2nd order learning rate adaptation: minimizing parabola in one step?

We can choose learning rate to minimize parabola in one step of gradient descent: (theta,g) are in line for parabola, we can find slope of this line e.g. by division of their standard deviations:

learnig rate = sqrt( var(theta) / var(g) ) gives minimum of parabola in one step of gradient descent

Its calculation requires maintaining four (exponential moving) averages: of theta, theta², g, g², e.g. adapting learning rate separately for each coordinate of SGD (more details in 5th page here).
E.g. RMSprop, Adam use sqrt(mean(g^2)) denominator - what is not sufficient to minimize parabola in one step.

Is there considered 2nd order adaptation of learning rate in literature?

Hi Jarek. Pytorch’s LBFGS optimizer is the only second order optimizer in active use that I know about. I think that searching for LBFGS and following article references would lead to most publications about second order methods. But I have never seen much research activity in this direction.

Your paper proposes an interesting method, or class of methods. (I only skimmed it.) My reservation is that the paper is theory, without experiments measuring the method’s performance relative to established optimizers.

I also was interested in these questions and even implemented a per coordinate Newton’s method as a PyTorch optimizer. I had great hopes, but it did not work well in practice. One informative failure was a toy problem whose loss made a barely sloping parabolic valley along a diagonal relative to the weight coordinates. The optimizer bounced between sides of the valley making negligible progress. Ordinary Adam and SGD worked much better. The optimizer was also strongly captured by local minima. Maybe some kind of gradient smoothing as suggested in the paper would solve this.

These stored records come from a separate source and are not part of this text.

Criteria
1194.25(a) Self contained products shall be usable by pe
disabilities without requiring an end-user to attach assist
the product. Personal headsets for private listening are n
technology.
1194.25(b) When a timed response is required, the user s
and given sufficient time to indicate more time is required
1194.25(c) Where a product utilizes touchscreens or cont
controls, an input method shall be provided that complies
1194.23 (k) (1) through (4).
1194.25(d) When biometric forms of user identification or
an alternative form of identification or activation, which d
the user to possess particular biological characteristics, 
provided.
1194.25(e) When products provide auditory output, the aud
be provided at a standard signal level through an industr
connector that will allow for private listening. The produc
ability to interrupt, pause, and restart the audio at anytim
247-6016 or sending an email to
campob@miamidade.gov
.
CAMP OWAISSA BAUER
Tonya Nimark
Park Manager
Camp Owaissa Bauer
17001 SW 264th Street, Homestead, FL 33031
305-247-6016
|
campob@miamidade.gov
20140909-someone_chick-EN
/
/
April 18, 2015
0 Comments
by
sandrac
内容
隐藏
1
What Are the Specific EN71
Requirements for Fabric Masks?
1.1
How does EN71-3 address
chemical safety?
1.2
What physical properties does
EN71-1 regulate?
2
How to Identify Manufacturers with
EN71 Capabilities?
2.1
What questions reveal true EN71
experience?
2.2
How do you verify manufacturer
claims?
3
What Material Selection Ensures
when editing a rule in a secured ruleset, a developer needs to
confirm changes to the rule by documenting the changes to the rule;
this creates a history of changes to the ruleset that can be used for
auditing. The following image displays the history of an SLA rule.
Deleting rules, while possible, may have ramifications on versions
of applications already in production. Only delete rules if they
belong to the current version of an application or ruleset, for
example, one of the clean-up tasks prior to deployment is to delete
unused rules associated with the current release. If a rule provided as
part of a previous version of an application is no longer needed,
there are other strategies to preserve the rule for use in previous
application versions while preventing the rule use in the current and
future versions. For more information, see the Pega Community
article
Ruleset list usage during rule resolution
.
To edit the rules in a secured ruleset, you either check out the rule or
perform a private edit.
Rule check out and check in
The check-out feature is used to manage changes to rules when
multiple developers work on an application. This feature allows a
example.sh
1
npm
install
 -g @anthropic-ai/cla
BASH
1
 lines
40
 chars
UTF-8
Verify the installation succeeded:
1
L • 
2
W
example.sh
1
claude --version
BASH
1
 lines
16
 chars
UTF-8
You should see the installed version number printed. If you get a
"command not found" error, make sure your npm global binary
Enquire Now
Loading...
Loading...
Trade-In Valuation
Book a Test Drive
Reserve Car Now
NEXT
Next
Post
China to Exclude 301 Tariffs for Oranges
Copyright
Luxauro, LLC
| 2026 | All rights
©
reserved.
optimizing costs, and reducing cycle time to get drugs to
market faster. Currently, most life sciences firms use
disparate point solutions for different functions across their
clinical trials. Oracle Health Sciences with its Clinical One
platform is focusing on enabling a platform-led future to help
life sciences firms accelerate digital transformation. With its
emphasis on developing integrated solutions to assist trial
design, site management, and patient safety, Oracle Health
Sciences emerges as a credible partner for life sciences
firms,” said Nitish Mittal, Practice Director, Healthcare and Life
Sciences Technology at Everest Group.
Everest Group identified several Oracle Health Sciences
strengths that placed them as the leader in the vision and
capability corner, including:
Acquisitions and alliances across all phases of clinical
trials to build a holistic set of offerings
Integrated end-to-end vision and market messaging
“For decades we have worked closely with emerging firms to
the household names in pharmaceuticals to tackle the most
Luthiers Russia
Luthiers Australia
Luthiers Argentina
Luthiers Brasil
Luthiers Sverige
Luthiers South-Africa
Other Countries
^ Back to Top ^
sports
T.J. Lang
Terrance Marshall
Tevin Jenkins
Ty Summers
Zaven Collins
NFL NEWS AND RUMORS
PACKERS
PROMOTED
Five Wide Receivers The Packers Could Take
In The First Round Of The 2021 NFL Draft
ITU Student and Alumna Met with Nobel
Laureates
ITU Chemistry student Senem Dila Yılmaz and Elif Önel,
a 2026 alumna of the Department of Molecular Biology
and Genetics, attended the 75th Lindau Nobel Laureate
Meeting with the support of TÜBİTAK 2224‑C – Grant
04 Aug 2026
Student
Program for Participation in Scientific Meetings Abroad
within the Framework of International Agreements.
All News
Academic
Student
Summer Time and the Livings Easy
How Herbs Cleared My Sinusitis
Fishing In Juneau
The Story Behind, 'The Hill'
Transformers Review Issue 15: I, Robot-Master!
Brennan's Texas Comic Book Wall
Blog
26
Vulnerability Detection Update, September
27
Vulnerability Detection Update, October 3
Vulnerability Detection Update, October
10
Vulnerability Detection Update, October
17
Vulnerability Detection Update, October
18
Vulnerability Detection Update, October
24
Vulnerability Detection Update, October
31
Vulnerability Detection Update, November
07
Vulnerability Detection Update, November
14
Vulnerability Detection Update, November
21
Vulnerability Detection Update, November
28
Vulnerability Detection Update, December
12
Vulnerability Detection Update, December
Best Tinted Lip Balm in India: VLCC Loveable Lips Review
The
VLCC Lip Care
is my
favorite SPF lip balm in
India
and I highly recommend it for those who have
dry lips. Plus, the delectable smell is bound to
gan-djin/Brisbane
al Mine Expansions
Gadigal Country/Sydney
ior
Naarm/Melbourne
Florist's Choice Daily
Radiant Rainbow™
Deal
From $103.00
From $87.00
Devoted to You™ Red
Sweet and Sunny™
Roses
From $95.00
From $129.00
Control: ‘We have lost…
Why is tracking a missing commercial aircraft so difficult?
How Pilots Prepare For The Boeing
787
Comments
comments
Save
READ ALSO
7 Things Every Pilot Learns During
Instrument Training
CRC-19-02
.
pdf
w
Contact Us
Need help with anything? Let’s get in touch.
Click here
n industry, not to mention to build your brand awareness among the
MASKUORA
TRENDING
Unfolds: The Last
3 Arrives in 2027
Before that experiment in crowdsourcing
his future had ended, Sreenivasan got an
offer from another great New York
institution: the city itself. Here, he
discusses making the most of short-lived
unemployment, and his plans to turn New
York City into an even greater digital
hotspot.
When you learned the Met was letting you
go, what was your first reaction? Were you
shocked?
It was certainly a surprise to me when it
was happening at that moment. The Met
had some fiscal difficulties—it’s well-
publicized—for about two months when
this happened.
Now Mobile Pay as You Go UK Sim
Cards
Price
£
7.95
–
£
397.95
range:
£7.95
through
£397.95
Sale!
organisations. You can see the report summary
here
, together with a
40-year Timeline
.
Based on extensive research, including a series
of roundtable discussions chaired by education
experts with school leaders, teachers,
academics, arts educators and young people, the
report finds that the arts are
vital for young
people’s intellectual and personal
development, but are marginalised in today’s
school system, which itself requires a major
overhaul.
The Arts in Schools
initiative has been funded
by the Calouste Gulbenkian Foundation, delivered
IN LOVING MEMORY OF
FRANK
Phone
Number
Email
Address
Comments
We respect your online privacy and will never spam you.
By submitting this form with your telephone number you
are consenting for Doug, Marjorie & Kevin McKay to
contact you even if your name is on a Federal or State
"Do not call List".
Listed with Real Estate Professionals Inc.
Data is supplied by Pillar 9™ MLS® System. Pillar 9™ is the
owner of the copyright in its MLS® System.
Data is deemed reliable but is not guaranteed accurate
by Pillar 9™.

Irrespective of my failure with a simplistic 2nd order method, I encourage you to implement the paper’s methods and give them a test on standard benchmarks. Quantitative experimentation seems to be how new ideas are adopted and the field progresses.

Good luck! I have an ongoing interest in second order methods and would like to know what you discover.

Malcolm

Hi Malcolm,
Yes, I know L-BFGS, here are slides focused mainly on 2nd order (also many interesting papers about Hessian behavior): https://www.dropbox.com/s/54v8cwqyp7uvddk/SGD.pdf

This is much simpler philosophy - just adapt learning rate of gradient descent, optimal one is given by linear trend of gradients - modeled position of minimum is where this trend intersects g=0.

I haven’t seen anything like this in literature (?), but seems very promising - we can get methods looking similar to RMSprop, Adam, but being really 2nd order: minimizing parabola in one step, independently for each parameter.

Indeed it needs experimentation, but I am theoretician working in Mathematica (currently mostly on new statistical modelling now) - I wanted to test it, but tensorflow was a nightmare. Maybe I will give it second chance during summer break.